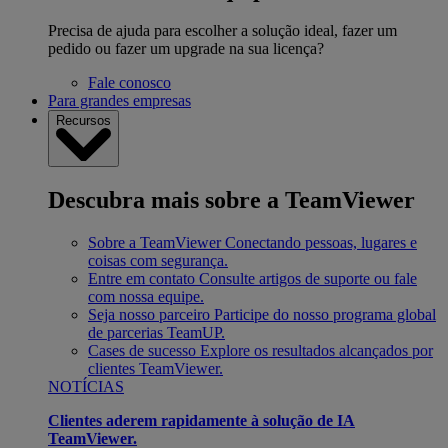
Precisa de ajuda para escolher a solução ideal, fazer um
pedido ou fazer um upgrade na sua licença?
Fale conosco
Para grandes empresas
Recursos
Descubra mais sobre a TeamViewer
Sobre a TeamViewer
Conectando pessoas, lugares e
coisas com segurança.
Entre em contato
Consulte artigos de suporte ou fale
com nossa equipe.
Seja nosso parceiro
Participe do nosso programa global
de parcerias TeamUP.
Cases de sucesso
Explore os resultados alcançados por
clientes TeamViewer.
NOTÍCIAS
Clientes aderem rapidamente à solução de IA
TeamViewer.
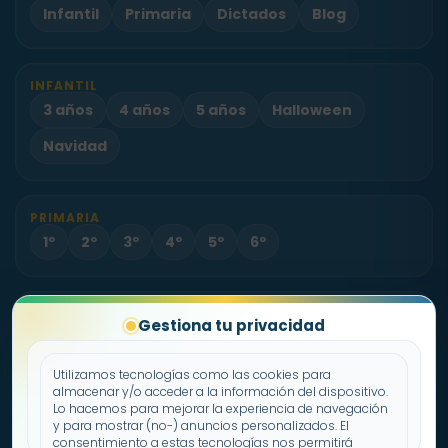
Infantil
Primaria
Dictados
Blog
INFANTIL
3 años
4 años
5 años
Halloween
Navidad
PRIMARIA
1º
2º
3º
4º
5º
6º
PROYECTO
Gestiona tu privacidad
Sobre Fichas.es
Contacto
Utilizamos tecnologías como las cookies para
almacenar y/o acceder a la información del dispositivo.
Lo hacemos para mejorar la experiencia de navegación
Política de cookies
y para mostrar (no-) anuncios personalizados. El
consentimiento a estas tecnologías nos permitirá
Declaración de privacidad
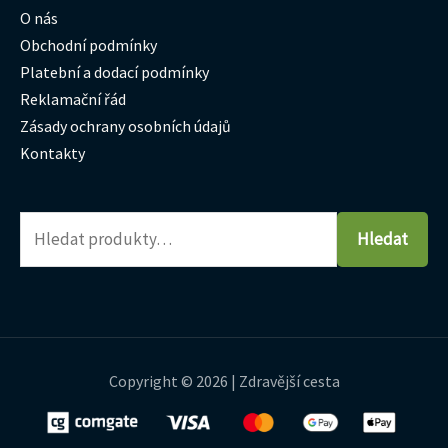
O nás
Obchodní podmínky
Platební a dodací podmínky
Reklamační řád
Zásady ochrany osobních údajů
Kontakty
Hledat
Copyright © 2026 | Zdravější cesta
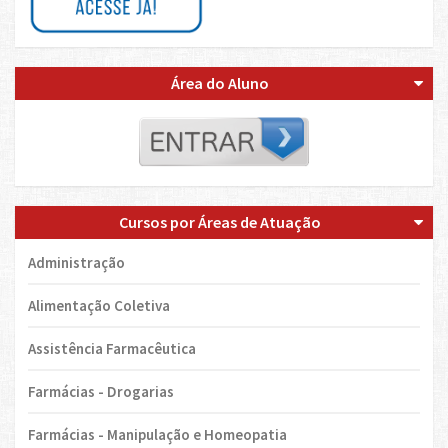
Área do Aluno
Cursos por Áreas de Atuação
Administração
Alimentação Coletiva
Assistência Farmacêutica
Farmácias - Drogarias
Farmácias - Manipulação e Homeopatia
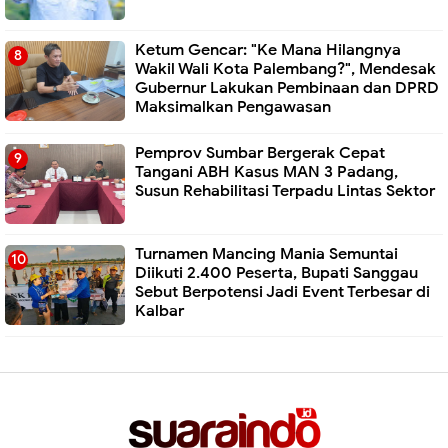
Ketum Gencar: "Ke Mana Hilangnya
Wakil Wali Kota Palembang?", Mendesak
Gubernur Lakukan Pembinaan dan DPRD
Maksimalkan Pengawasan
Pemprov Sumbar Bergerak Cepat
Tangani ABH Kasus MAN 3 Padang,
Susun Rehabilitasi Terpadu Lintas Sektor
Turnamen Mancing Mania Semuntai
Diikuti 2.400 Peserta, Bupati Sanggau
Sebut Berpotensi Jadi Event Terbesar di
Kalbar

------------------------------------------------

Exercise: Leave out the pictures, then copy all the remaining text in the records exactly.

Expected answer:
Precisa de ajuda para escolher a solução ideal, fazer um
pedido ou fazer um upgrade na sua licença?
Fale conosco
Para grandes empresas
Recursos
Descubra mais sobre a TeamViewer
Sobre a TeamViewer
Conectando pessoas, lugares e
coisas com segurança.
Entre em contato
Consulte artigos de suporte ou fale
com nossa equipe.
Seja nosso parceiro
Participe do nosso programa global
de parcerias TeamUP.
Cases de sucesso
Explore os resultados alcançados por
clientes TeamViewer.
NOTÍCIAS
Clientes aderem rapidamente à solução de IA
TeamViewer.
Infantil
Primaria
Dictados
Blog
INFANTIL
3 años
4 años
5 años
Halloween
Navidad
PRIMARIA
1º
2º
3º
4º
5º
6º
PROYECTO
Gestiona tu privacidad
Sobre Fichas.es
Contacto
Utilizamos tecnologías como las cookies para
almacenar y/o acceder a la información del dispositivo.
Lo hacemos para mejorar la experiencia de navegación
Política de cookies
y para mostrar (no-) anuncios personalizados. El
consentimiento a estas tecnologías nos permitirá
Declaración de privacidad
O nás
Obchodní podmínky
Platební a dodací podmínky
Reklamační řád
Zásady ochrany osobních údajů
Kontakty
Hledat
Copyright © 2026 | Zdravější cesta
Área do Aluno
Cursos por Áreas de Atuação
Administração
Alimentação Coletiva
Assistência Farmacêutica
Farmácias - Drogarias
Farmácias - Manipulação e Homeopatia
Ketum Gencar: "Ke Mana Hilangnya
Wakil Wali Kota Palembang?", Mendesak
Gubernur Lakukan Pembinaan dan DPRD
Maksimalkan Pengawasan
Pemprov Sumbar Bergerak Cepat
Tangani ABH Kasus MAN 3 Padang,
Susun Rehabilitasi Terpadu Lintas Sektor
Turnamen Mancing Mania Semuntai
Diikuti 2.400 Peserta, Bupati Sanggau
Sebut Berpotensi Jadi Event Terbesar di
Kalbar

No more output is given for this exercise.